Kitap okumamız gereken eserlerdendir. Japon mucizesi ve her konuda maneviyatın güçlü olması gerektiğini anlayabilmek, kültürel temellerini inceleyebilmek için ideal bir eserdir. Aynı zamanda bir ulusun nasıl kalkınabileceğini, fedakârlık ne kadar olursa, kalkınmışlık düzeyine de o kadar çabuk ulaşılabileceğini gösterir niteliktedir.

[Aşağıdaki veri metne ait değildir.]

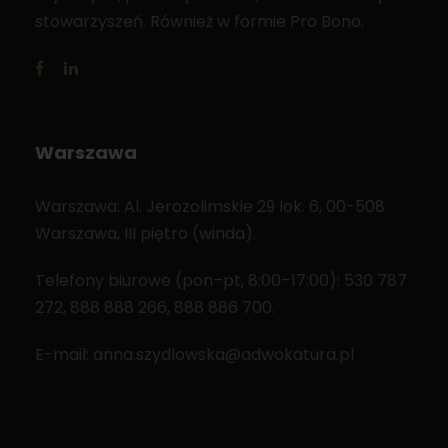
stowarzyszeń. Również w formie Pro Bono.
Warszawa
Warszawa: Al. Jerozolimskie 29 lok. 6, 00-508
Warszawa, III piętro (winda).
Telefony biurowe (pon–pt, 8:00–17:00): 530 787
272, 888 888 266, 888 886 700.
E-mail: anna.szydlowska@adwokatura.pl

‘Maneviyat Japon kültürünün neresindedir? İnsan nasıl faziletli ve fedakâr olur? Nasıl devletine sadık, kurumlarına sadık, ailesine sadık hale getirilir? İnsanlara nasıl tahlil kabiliyeti aşılanır? Bir askerin parmaklarını kuvvetlendirmek isterseniz ona çamur yoğurtturursunuz. İmanını kuvvetlendirmek isterseniz, devletine sadakatini arttırmak isterseniz ne yaparsınız?’ Kitap bütün bu sorulara cevap aramıştır. Fakat kitabın olumsuz yanlarına değinecek olunursa tercümeden kaynaklanan problemleri ilk sıraya koymamız gerekir. Tercümenin daha akıcı ve sade dille yapılmaması okuyucuyu
oldukça zorlamaktadır. Diğer yandan yazarımız bankanın uyguladığı programın tamamını değerlendirmemiştir. Yalnızca derslerin ağırlık merkezini oluşturan ana faaliyetlere ve eğitim hayatıyla ilgili birkaç konuya ayrıntılarıyla yer vermiştir. Bütün programa değinseydi daha kapsamlı ve güzel bir çalışma olurdu. Diğer yandan yazardan Japonların bizde
anlaşıldığı şekliyle kişisel manevi hayatlarına (Spritual) ve pratiklerine değinmemesi bir eksiklik olarak önümüze çıkmaktadır.